Teaching is nothing without relationships. If you have no relationship with the children in your class how can you hope to teach them anything? Would you listen to somebody who knew nothing about you or who showed no interest in who you were as a person. Not a learner but a person, whole and complete. How can we build a relationship then if we don’t take the time to understand the children in our care (and I include the word ‘care’ here for a reason)?

Fast forward another two years and my son has a good relationship with his current teacher. He speaks highly of her as his ‘best teacher’ and his behaviour tells me a lot about how safe he feels around her. However, he sobbed the day before schools were due to reopen. Not because he didn’t want to go back, not because he didn’t want to do Maths, English or Science and not because of COVID. He sobbed because he didn’t know if he was going to have his teacher all day or not. Having attended school as part of the ‘Keyworker’ groups his experience of school had changed once again, and the metaphorical rug had been whipped out from under him. Some days he was in his own class, some days he wasn’t. Some days he had his class teacher and other days he didn’t. He had started the year using one entrance to the school and now had to use a different entrance. Yet again, his needs were being overlooked. Because he is not aggressive nor loud or disruptive, he will simply try his best in whatever way he is able to.  He needed to know if that figure of safety would be present for him when there were going to be more children around to compete with.

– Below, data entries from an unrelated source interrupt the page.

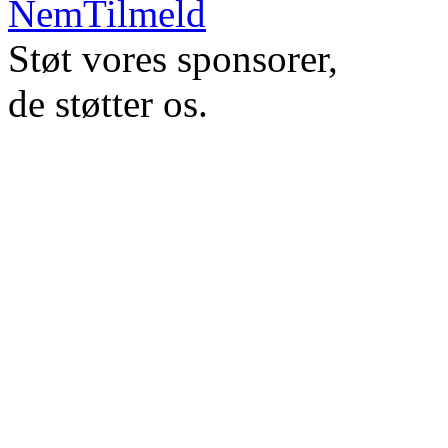
Støt vores sponsorer,
de støtter os.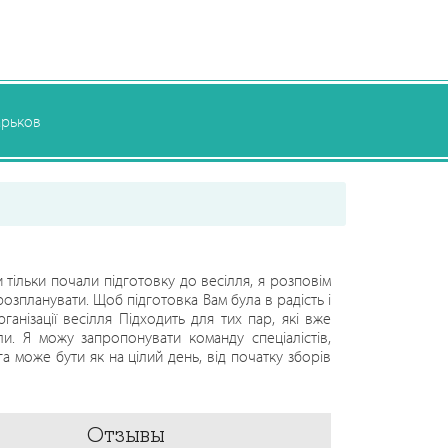
арьков
тільки почали підготовку до весілля, я розповім
озпланувати. Щоб підготовка Вам була в радість і
анізації весілля Підходить для тих пар, які вже
ли. Я можу запропонувати команду спеціалістів,
 може бути як на цілий день, від початку зборів
координація. Наприклад вам потрібна помічниця
У обов’язки весільного координатора входить:
екоратор і тд…) та комунікація з ними. Контроль
Отзывы
оль всіх необхідних речей до весільних традицій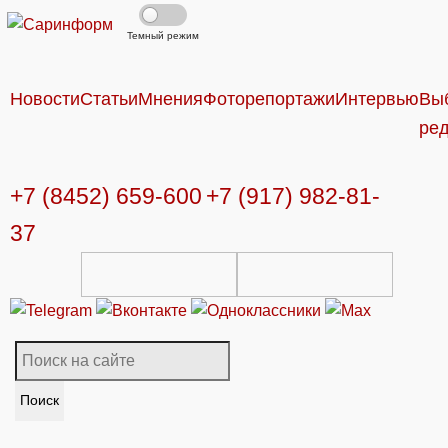
Темный режим
Новости
Статьи
Мнения
Фоторепортажи
Интервью
Вы
ре
+7 (8452) 659-600
+7 (917) 982-81-
37
Поиск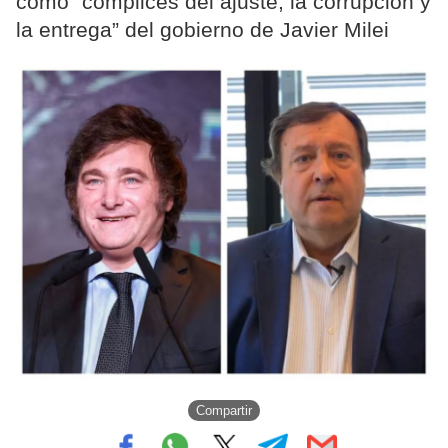
como “cómplices del ajuste, la corrupción y
la entrega” del gobierno de Javier Milei
Compartir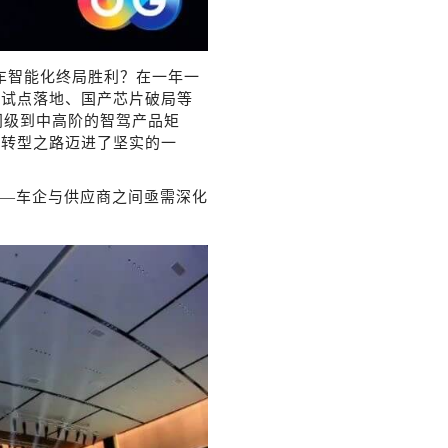
汽车智能化终局胜利？在一年一
设试点落地、国产芯片破局等
入门级到中高阶的智驾产品矩
商转型之路迈进了坚实的一
—车企与供应商之间亟需深化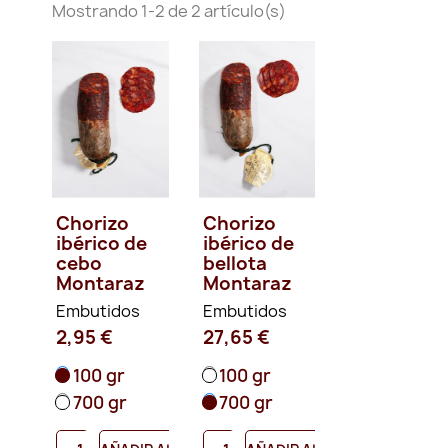
Mostrando 1-2 de 2 artículo(s)
Chorizo
Chorizo
ibérico de
ibérico de
cebo
bellota
Montaraz
Montaraz
Embutidos
Embutidos
2,95 €
27,65 €
100 gr
100 gr
700 gr
700 gr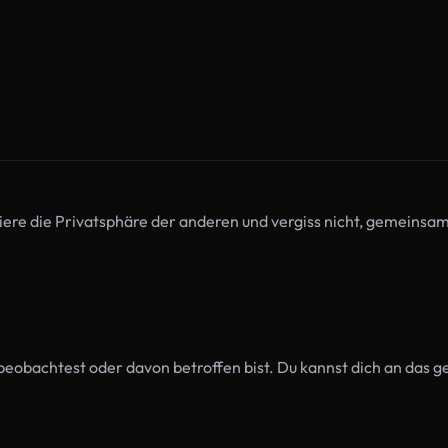
iere die Privatsphäre der anderen und vergiss nicht, gemeinsam 
beobachtest oder davon betroffen bist. Du kannst dich an das g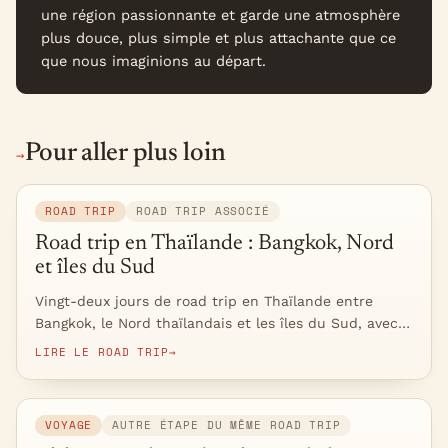
une région passionnante et garde une atmosphère
plus douce, plus simple et plus attachante que ce
que nous imaginions au départ.
Pour aller plus loin
→
ROAD TRIP
ROAD TRIP ASSOCIÉ
Road trip en Thaïlande : Bangkok, Nord
et îles du Sud
Vingt-deux jours de road trip en Thaïlande entre
Bangkok, le Nord thaïlandais et les îles du Sud, avec…
LIRE LE ROAD TRIP
→
VOYAGE
AUTRE ÉTAPE DU MÊME ROAD TRIP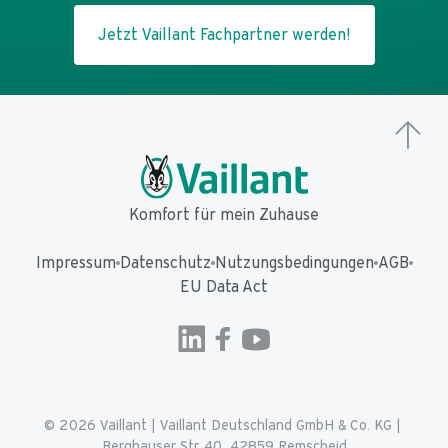
Jetzt Vaillant Fachpartner werden!
Komfort für mein Zuhause
Impressum
Datenschutz
Nutzungsbedingungen
AGB
EU Data Act
© 2026 
Vaillant
 | 
Vaillant Deutschland GmbH & Co. KG | 
Berghauser Str. 40, 42859 Remscheid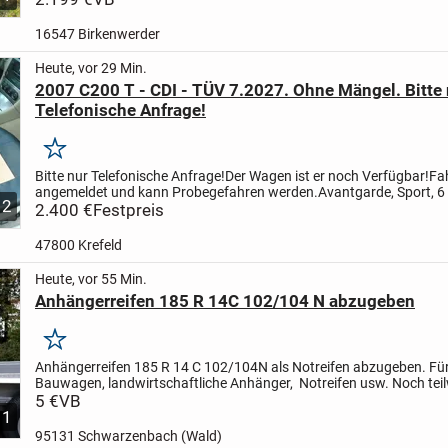
16547 Birkenwerder
Heute, vor 29 Min.
2007 C200 T - CDI - TÜV 7.2027. Ohne Mängel. Bitte 
Telefonische Anfrage!
Merken
Bitte nur Telefonische Anfrage!
Der Wagen ist er noch Verfügbar!
Fa
angemeldet und kann Probegefahren werden.
Avantgarde, Sport, 
12
Handschaltung, AC, AHK.
2.400 €
Festpreis
Mehr zum Wagen:
8 Fach...
47800 Krefeld
Heute, vor 55 Min.
Anhängerreifen 185 R 14C 102/104 N abzugeben
Merken
Anhängerreifen 185 R 14 C 102/104N als Notreifen abzugeben.
Fü
Bauwagen, landwirtschaftliche Anhänger, Notreifen usw.
Noch tei
Mindestprofil vorhanden, teilweise aber abgefahren.
5 €
VB
...
1
95131 Schwarzenbach (Wald)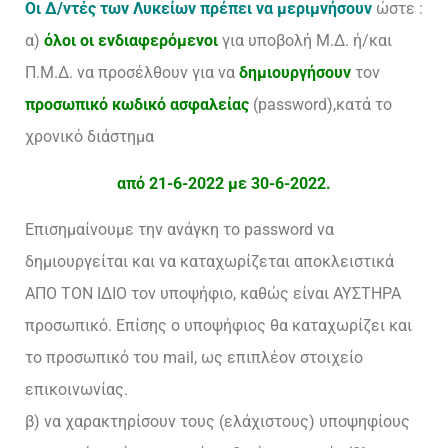
Οι Δ/ντές των Λυκείων πρέπει να μεριμνήσουν
ώστε :
α)
όλοι οι ενδιαφερόμενοι
για υποβολή Μ.Δ. ή/και
Π.Μ.Δ. να προσέλθουν για να
δημιουργήσουν
τον
προσωπικό κωδικό ασφαλείας
(password),κατά το
χρονικό διάστημα
από 21-6-2022 με 30-6-2022.
Επισημαίνουμε την ανάγκη το password να
δημιουργείται και να καταχωρίζεται αποκλειστικά
ΑΠΟ ΤΟΝ ΙΔΙΟ τον υποψήφιο, καθώς είναι ΑΥΣΤΗΡΑ
προσωπικό. Επίσης ο υποψήφιος θα καταχωρίζει και
το προσωπικό του mail, ως επιπλέον στοιχείο
επικοινωνίας.
β) να χαρακτηρίσουν τους (ελάχιστους) υποψηφίους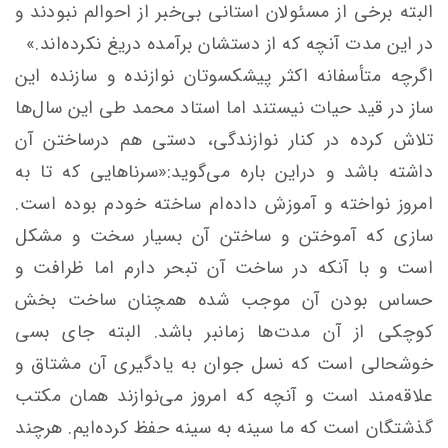
البته برخی از مسئولان استانی بی‌خبر از احوالم نبودند و
در این مدت آنچه که از دستشان برآمده دریغ نکرده‌اند.»
اگرچه متأسفانه اکثر پیشکسوتان نوازنده و سازنده این
ساز در قید حیات نیستند اما استاد محمد طی این سال‌ها
تلاش کرده در کنار نوازندگی، دستی هم درساختن آن
داشته باشد و دراین باره می‌گوید:«سرناهایی که تا به
امروز نواخته و آموزش داده‌ام ساخته خودم بوده است.
سازی که آموختن و ساختن آن بسیار سخت و مشکل
است و با آنکه در ساخت آن تبحر دارم اما ظرافت و
حساس بودن آن موجب شده همچنان ساخت بخش
کوچکی از آن مدت‌ها زمانبر باشد. البته جای بسی
خوشحالی است که نسل جوان به یادگیری آن مشتاق و
علاقه‌مند است و آنچه که امروز می‌نوازند همان مکتب
گذشتگان است که ما سینه به سینه حفظ کرده‌ایم. هرچند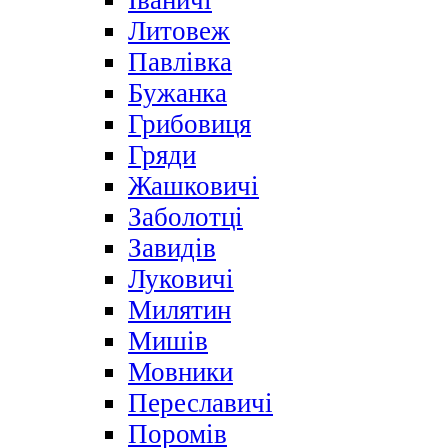
Іваничі
Литовеж
Павлівка
Бужанка
Грибовиця
Гряди
Жашковичі
Заболотці
Завидів
Луковичі
Милятин
Мишів
Мовники
Переславичі
Поромів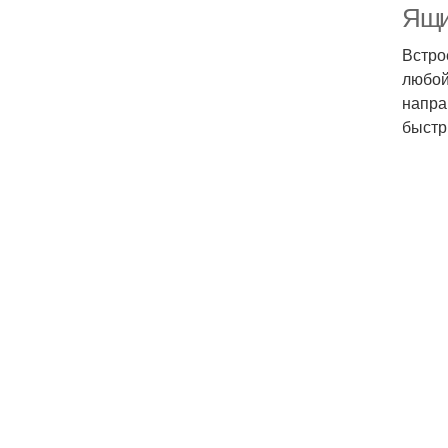
Ящи
Встро
любой
напра
быстр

The whole world is in turmoil and nothing is as it was or as it seems but perhaps COVID can teach us more than how to operate a zoom call or how to carry out a Phonics lesson on Microsoft Teams. Perhaps this feeling of uncertainty, of fear and apprehension that we have all come to know and try to make peace with, could be the eye opener we all need to illustrate how some children experience the world every day. For those children who have lived through neglect, lived through abuse or have experienced separation and being placed in the care of strangers the world can be a scary and frightening place and it is our job to look out for that, to address it and CARE for all of their needs in the time they spend with us.